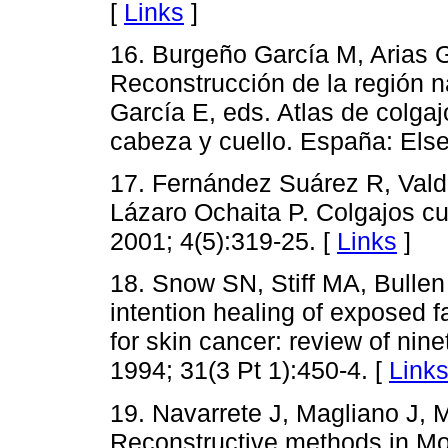
[
Links
]
16. Burgeño García M, Arias G
Reconstrucción de la región 
García E, eds. Atlas de colgaj
cabeza y cuello. España: Else
17. Fernández Suárez R, Vald
Lázaro Ochaita P. Colgajos c
2001; 4(5):319-25. [
Links
]
18. Snow SN, Stiff MA, Bulle
intention healing of exposed f
for skin cancer: review of ni
1994; 31(3 Pt 1):450-4. [
Link
19. Navarrete J, Magliano J, 
Reconstructive methods in Mo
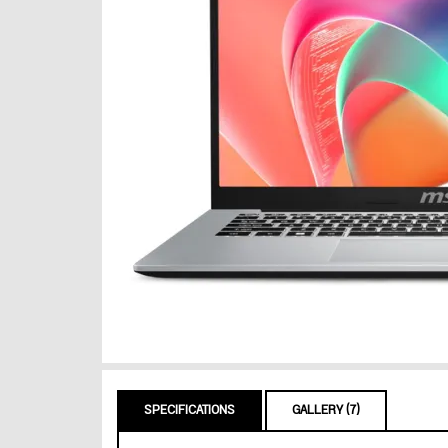
SPECIFICATIONS
GALLERY (7)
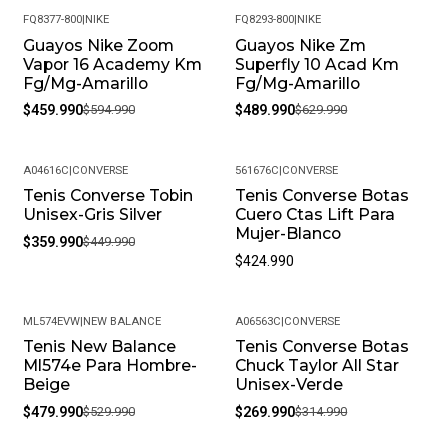
FQ8377-800
|
NIKE
FQ8293-800
|
NIKE
Guayos Nike Zoom
Guayos Nike Zm
-23%
-22%
Vapor 16 Academy Km
Superfly 10 Acad Km
Fg/Mg-Amarillo
Fg/Mg-Amarillo
$459.990
$594.990
$489.990
$629.990
A04616C
|
CONVERSE
561676C
|
CONVERSE
Tenis Converse Tobin
Tenis Converse Botas
-20%
Unisex-Gris Silver
Cuero Ctas Lift Para
Mujer-Blanco
$359.990
$449.990
$424.990
ML574EVW
|
NEW BALANCE
A06563C
|
CONVERSE
Tenis New Balance
Tenis Converse Botas
-9%
-14%
Ml574e Para Hombre-
Chuck Taylor All Star
Beige
Unisex-Verde
$479.990
$529.990
$269.990
$314.990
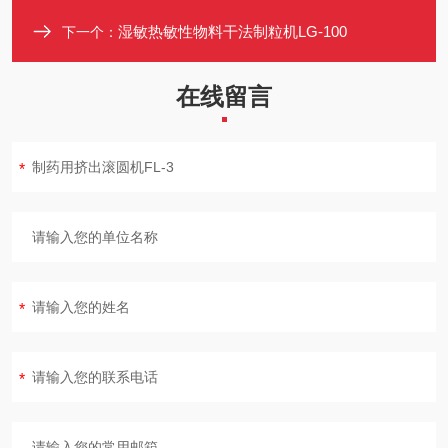
湿敏热敏性物料干法制粒机LG-100
下一个：
在线留言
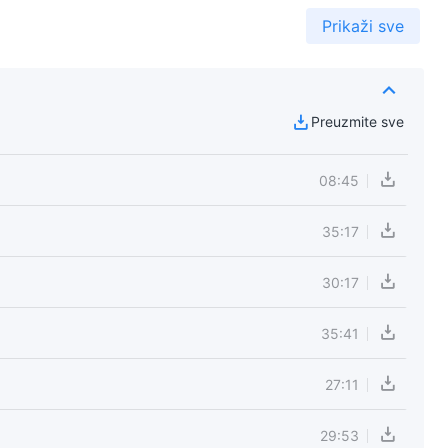
Prikaži sve
Preuzmite sve
08:45
35:17
30:17
35:41
27:11
29:53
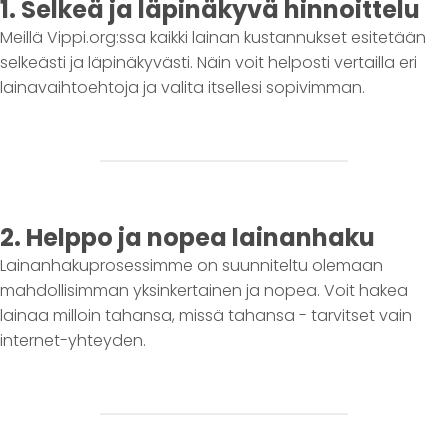
1. Selkeä ja läpinäkyvä hinnoittelu
Meillä Vippi.org:ssa kaikki lainan kustannukset esitetään
selkeästi ja läpinäkyvästi. Näin voit helposti vertailla eri
lainavaihtoehtoja ja valita itsellesi sopivimman.
2. Helppo ja nopea lainanhaku
Lainanhakuprosessimme on suunniteltu olemaan
mahdollisimman yksinkertainen ja nopea. Voit hakea
lainaa milloin tahansa, missä tahansa - tarvitset vain
internet-yhteyden.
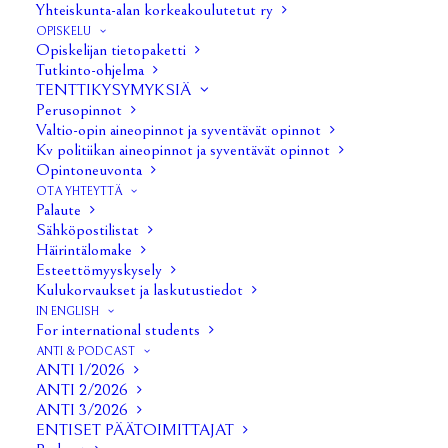
Yhteiskunta-alan korkeakoulutetut ry
Hallituksen kokous 4/2026
OPISKELU
Opiskelijan tietopaketti
Tutkinto-ohjelma
Hallituksen kokous 5/2026
TENTTIKYSYMYKSIÄ
Perusopinnot
Kevätkokous 2026
Liite 1
Liite 2
Liite 3
Liite 4
Liite 5
Valtio-opin aineopinnot ja syventävät opinnot
Kv politiikan aineopinnot ja syventävät opinnot
Liite 6
Liite 7
Liite 8
Liite a (valtakirja)
Opintoneuvonta
OTA YHTEYTTÄ
Hallituksen kokous 6/2026
Liite 1: haalarisponssien
Palaute
Sähköpostilistat
uudet paikat ja hinnastot
Häirintälomake
Esteettömyyskysely
Hallituksen kokous 7/2026
Kulukorvaukset ja laskutustiedot
IN ENGLISH
Hallituksen kokous 8/2026
For international students
ANTI & PODCAST
ANTI 1/2026
Hallituksen kokous 9/2026
ANTI 2/2026
ANTI 3/2026
ENTISET PÄÄTOIMITTAJAT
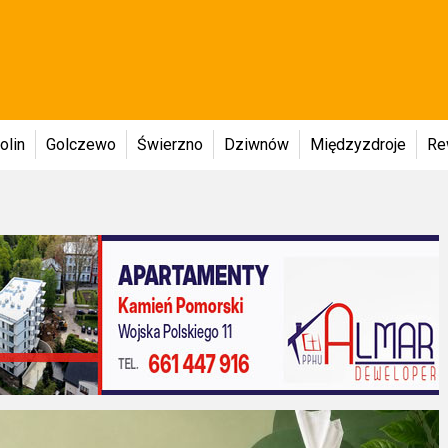
olin
Golczewo
Świerzno
Dziwnów
Międzyzdroje
Re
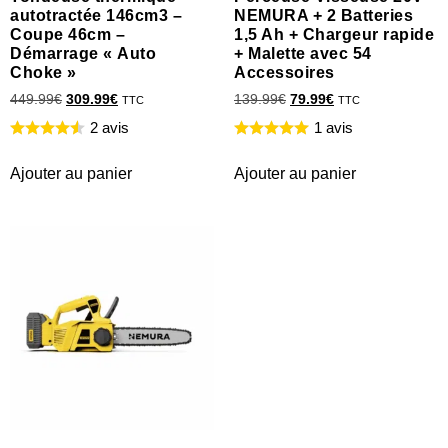
autotractée 146cm3 –
NEMURA + 2 Batteries
Coupe 46cm –
1,5 Ah + Chargeur rapide
Démarrage « Auto
+ Malette avec 54
Choke »
Accessoires
449.99
€
309.99
€
139.99
€
79.99
€
TTC
TTC
2 avis
1 avis
Ajouter au panier
Ajouter au panier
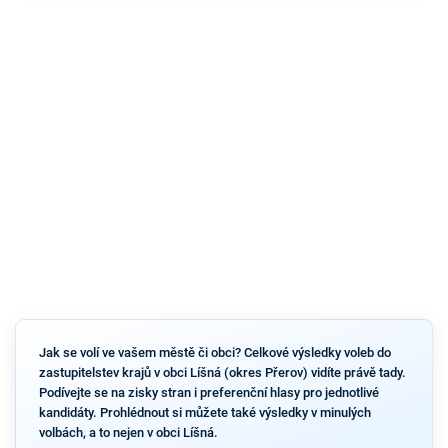
Jak se volí ve vašem městě či obci? Celkové výsledky voleb do
zastupitelstev krajů v obci Líšná (okres Přerov) vidíte právě tady.
Podívejte se na zisky stran i preferenční hlasy pro jednotlivé
kandidáty. Prohlédnout si můžete také výsledky v minulých
volbách, a to nejen v obci Líšná.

HOW TO COMPLETE THIS TASK:
Could you write out every line above exactly as it stands, with no images?

SOLUTION:
[
Links
]
16. Burgeño García M, Arias G
Reconstrucción de la región 
García E, eds. Atlas de colgaj
cabeza y cuello. España: Else
17. Fernández Suárez R, Vald
Lázaro Ochaita P. Colgajos c
2001; 4(5):319-25. [
Links
]
18. Snow SN, Stiff MA, Bulle
intention healing of exposed f
for skin cancer: review of ni
1994; 31(3 Pt 1):450-4. [
Link
19. Navarrete J, Magliano J, 
Reconstructive methods in Mo
SPECIFICATIONS
GALLERY (7)
FQ8377-800
|
NIKE
FQ8293-800
|
NIKE
Guayos Nike Zoom
Guayos Nike Zm
-23%
-22%
Vapor 16 Academy Km
Superfly 10 Acad Km
Fg/Mg-Amarillo
Fg/Mg-Amarillo
$459.990
$594.990
$489.990
$629.990
A04616C
|
CONVERSE
561676C
|
CONVERSE
Tenis Converse Tobin
Tenis Converse Botas
-20%
Unisex-Gris Silver
Cuero Ctas Lift Para
Mujer-Blanco
$359.990
$449.990
$424.990
ML574EVW
|
NEW BALANCE
A06563C
|
CONVERSE
Tenis New Balance
Tenis Converse Botas
-9%
-14%
Ml574e Para Hombre-
Chuck Taylor All Star
Beige
Unisex-Verde
$479.990
$529.990
$269.990
$314.990
湿敏热敏性物料干法制粒机LG-100
下一个：
在线留言
Prikaži sve
Preuzmite sve
08:45
35:17
30:17
35:41
27:11
29:53
1. Selkeä ja läpinäkyvä hinnoittelu
Meillä Vippi.org:ssa kaikki lainan kustannukset esitetään
selkeästi ja läpinäkyvästi. Näin voit helposti vertailla eri
lainavaihtoehtoja ja valita itsellesi sopivimman.
2. Helppo ja nopea lainanhaku
Lainanhakuprosessimme on suunniteltu olemaan
mahdollisimman yksinkertainen ja nopea. Voit hakea
lainaa milloin tahansa, missä tahansa - tarvitset vain
internet-yhteyden.
Yhteiskunta-alan korkeakoulutetut ry
Hallituksen kokous 4/2026
OPISKELU
Opiskelijan tietopaketti
Tutkinto-ohjelma
Hallituksen kokous 5/2026
TENTTIKYSYMYKSIÄ
Perusopinnot
Kevätkokous 2026
Liite 1
Liite 2
Liite 3
Liite 4
Liite 5
Valtio-opin aineopinnot ja syventävät opinnot
Kv politiikan aineopinnot ja syventävät opinnot
Liite 6
Liite 7
Liite 8
Liite a (valtakirja)
Opintoneuvonta
OTA YHTEYTTÄ
Hallituksen kokous 6/2026
Liite 1: haalarisponssien
Palaute
Sähköpostilistat
uudet paikat ja hinnastot
Häirintälomake
Esteettömyyskysely
Hallituksen kokous 7/2026
Kulukorvaukset ja laskutustiedot
IN ENGLISH
Hallituksen kokous 8/2026
For international students
ANTI & PODCAST
ANTI 1/2026
Hallituksen kokous 9/2026
ANTI 2/2026
ANTI 3/2026
ENTISET PÄÄTOIMITTAJAT
olin
Golczewo
Świerzno
Dziwnów
Międzyzdroje
Re
autotractée 146cm3 –
NEMURA + 2 Batteries
Coupe 46cm –
1,5 Ah + Chargeur rapide
Démarrage « Auto
+ Malette avec 54
Choke »
Accessoires
449.99
€
309.99
€
139.99
€
79.99
€
TTC
TTC
2 avis
1 avis
Ajouter au panier
Ajouter au panier
Jak se volí ve vašem městě či obci? Celkové výsledky voleb do
zastupitelstev krajů v obci Líšná (okres Přerov) vidíte právě tady.
Podívejte se na zisky stran i preferenční hlasy pro jednotlivé
kandidáty. Prohlédnout si můžete také výsledky v minulých
volbách, a to nejen v obci Líšná.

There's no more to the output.